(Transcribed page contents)
= = = = = = =
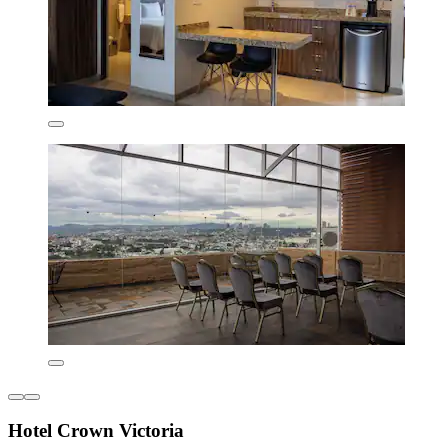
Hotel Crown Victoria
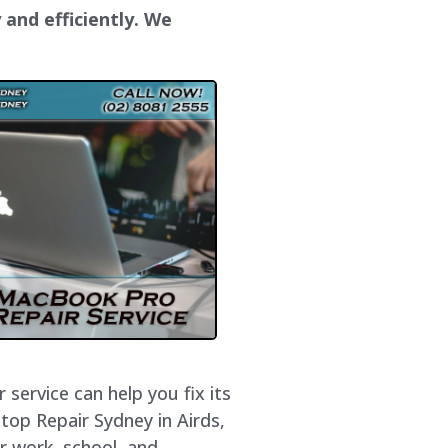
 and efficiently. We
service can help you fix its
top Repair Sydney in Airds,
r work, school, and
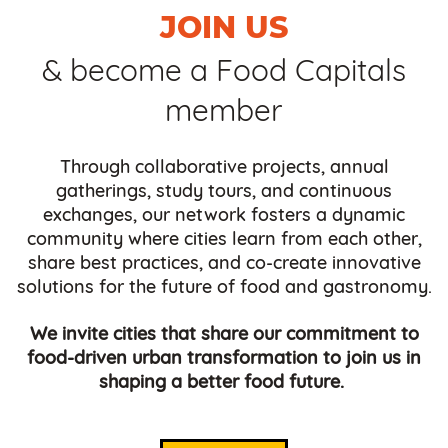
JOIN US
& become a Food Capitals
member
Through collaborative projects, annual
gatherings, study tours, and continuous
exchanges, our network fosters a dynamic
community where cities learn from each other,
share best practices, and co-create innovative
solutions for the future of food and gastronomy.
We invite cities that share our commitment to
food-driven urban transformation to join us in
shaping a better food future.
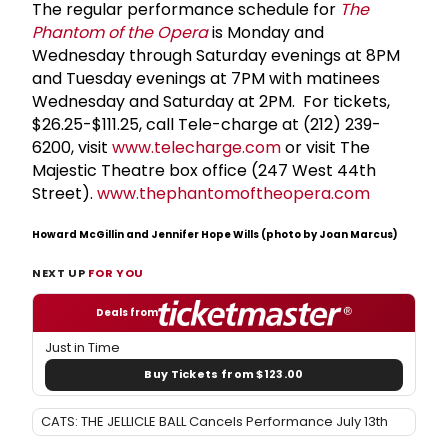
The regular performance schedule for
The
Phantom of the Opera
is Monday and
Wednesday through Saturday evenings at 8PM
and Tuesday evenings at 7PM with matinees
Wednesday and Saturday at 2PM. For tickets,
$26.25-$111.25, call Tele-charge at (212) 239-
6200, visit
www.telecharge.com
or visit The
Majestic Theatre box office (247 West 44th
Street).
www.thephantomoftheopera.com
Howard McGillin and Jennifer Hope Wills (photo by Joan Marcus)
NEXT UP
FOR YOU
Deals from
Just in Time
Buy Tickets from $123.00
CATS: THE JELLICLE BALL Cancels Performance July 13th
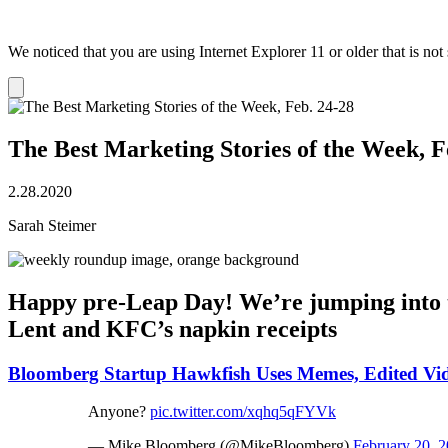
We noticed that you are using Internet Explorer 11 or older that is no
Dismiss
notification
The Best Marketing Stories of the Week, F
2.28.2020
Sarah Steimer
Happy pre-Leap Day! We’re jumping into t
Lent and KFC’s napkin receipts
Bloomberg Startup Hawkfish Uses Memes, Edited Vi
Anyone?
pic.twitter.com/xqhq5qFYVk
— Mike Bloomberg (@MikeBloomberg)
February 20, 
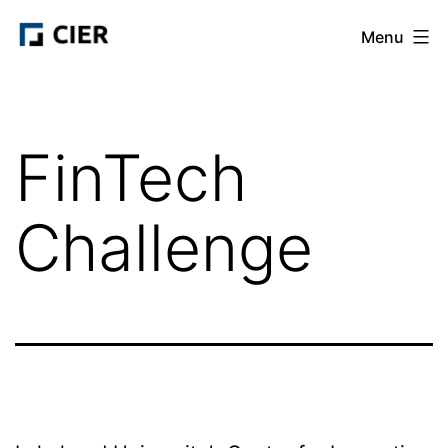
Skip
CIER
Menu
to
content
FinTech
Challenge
= = = = = = =
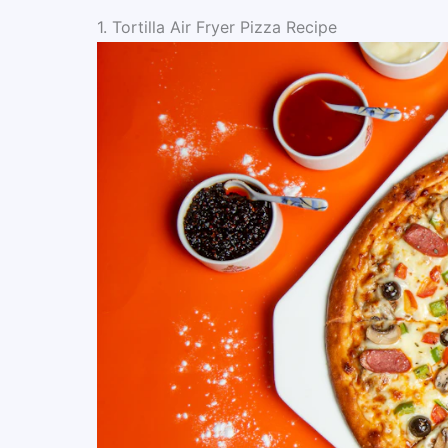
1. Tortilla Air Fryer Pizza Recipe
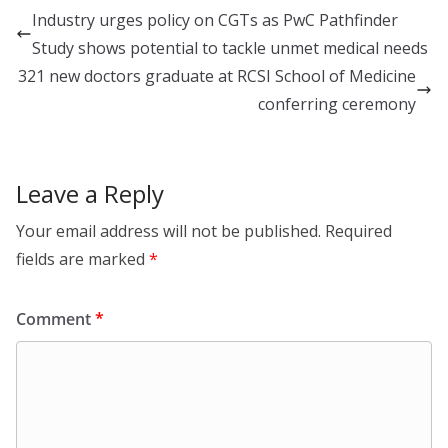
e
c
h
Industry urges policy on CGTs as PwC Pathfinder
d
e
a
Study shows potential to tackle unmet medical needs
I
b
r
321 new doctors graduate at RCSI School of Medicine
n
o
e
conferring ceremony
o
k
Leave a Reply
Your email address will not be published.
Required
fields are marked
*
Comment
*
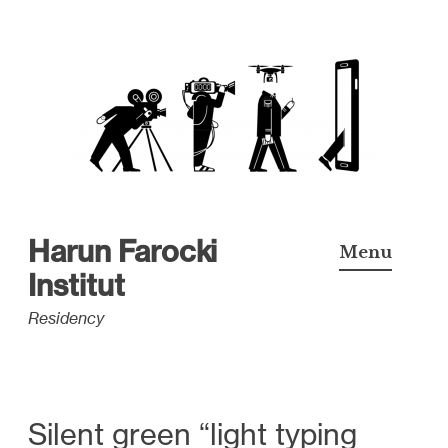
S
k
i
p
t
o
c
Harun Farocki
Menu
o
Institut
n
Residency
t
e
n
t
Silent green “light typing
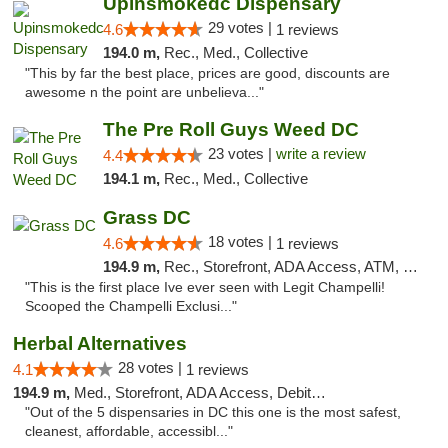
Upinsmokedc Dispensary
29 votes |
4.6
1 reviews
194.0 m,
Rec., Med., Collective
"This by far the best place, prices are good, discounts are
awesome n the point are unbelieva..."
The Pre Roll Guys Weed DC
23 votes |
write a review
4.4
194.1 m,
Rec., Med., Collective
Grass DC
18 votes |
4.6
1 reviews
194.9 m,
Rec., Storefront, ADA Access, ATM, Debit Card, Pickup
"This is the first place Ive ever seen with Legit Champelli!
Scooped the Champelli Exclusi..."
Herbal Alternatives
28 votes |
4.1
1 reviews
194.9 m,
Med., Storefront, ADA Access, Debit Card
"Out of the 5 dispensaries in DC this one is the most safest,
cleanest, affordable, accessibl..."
= = = = = = =
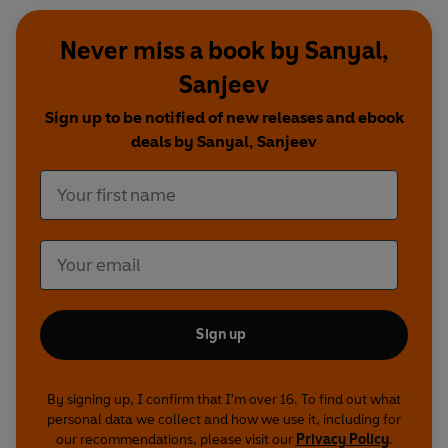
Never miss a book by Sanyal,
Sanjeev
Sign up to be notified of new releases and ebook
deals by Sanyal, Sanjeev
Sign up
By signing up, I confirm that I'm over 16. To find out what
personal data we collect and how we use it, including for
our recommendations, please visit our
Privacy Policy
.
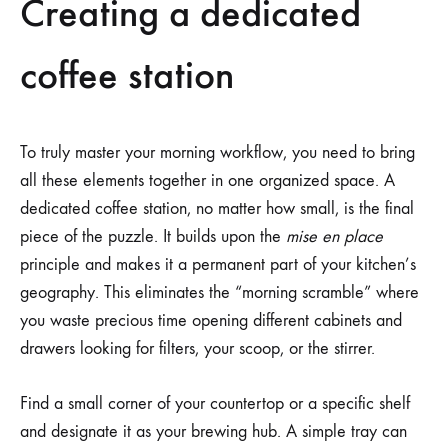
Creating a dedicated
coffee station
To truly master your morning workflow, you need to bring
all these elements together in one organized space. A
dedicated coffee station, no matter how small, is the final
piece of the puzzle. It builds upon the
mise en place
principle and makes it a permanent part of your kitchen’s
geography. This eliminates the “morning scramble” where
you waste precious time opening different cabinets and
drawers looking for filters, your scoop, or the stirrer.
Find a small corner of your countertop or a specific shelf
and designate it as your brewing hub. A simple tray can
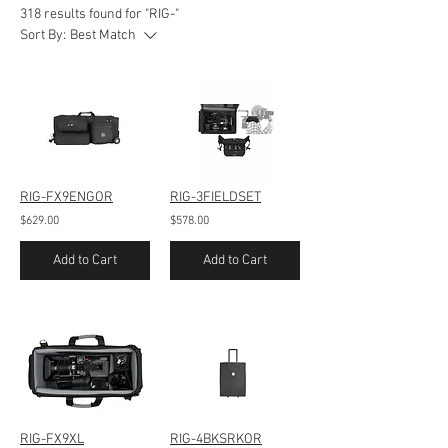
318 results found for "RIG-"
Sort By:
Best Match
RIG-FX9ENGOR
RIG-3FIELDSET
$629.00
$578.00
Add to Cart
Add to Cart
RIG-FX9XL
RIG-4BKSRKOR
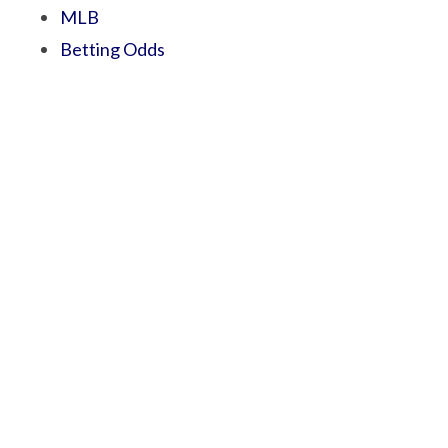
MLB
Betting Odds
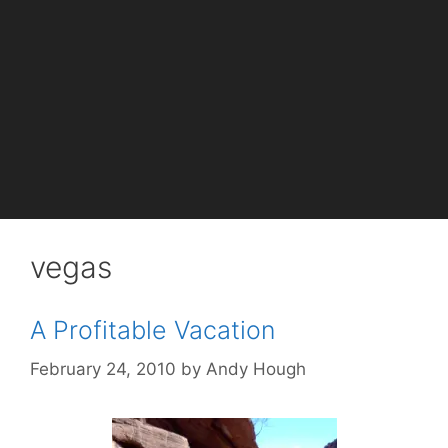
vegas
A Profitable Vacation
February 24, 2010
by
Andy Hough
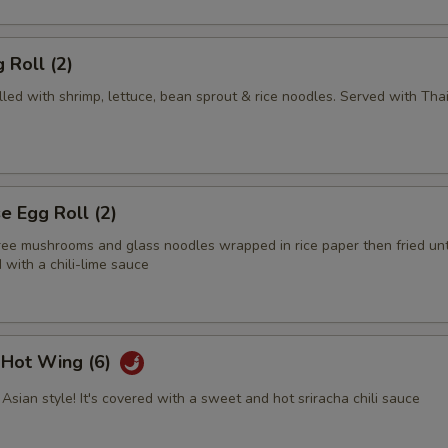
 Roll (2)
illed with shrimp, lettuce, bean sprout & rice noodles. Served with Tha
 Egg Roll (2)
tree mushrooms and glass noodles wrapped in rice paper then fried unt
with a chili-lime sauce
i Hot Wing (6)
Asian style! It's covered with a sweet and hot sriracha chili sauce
= = = = = = =
→ WHAT YOU ARE ASKED TO DO
Every line in the data that holds "share" should be copied out.

→ TASK RESPONSE
share best practices, and co-create innovative
We invite cities that share our commitment to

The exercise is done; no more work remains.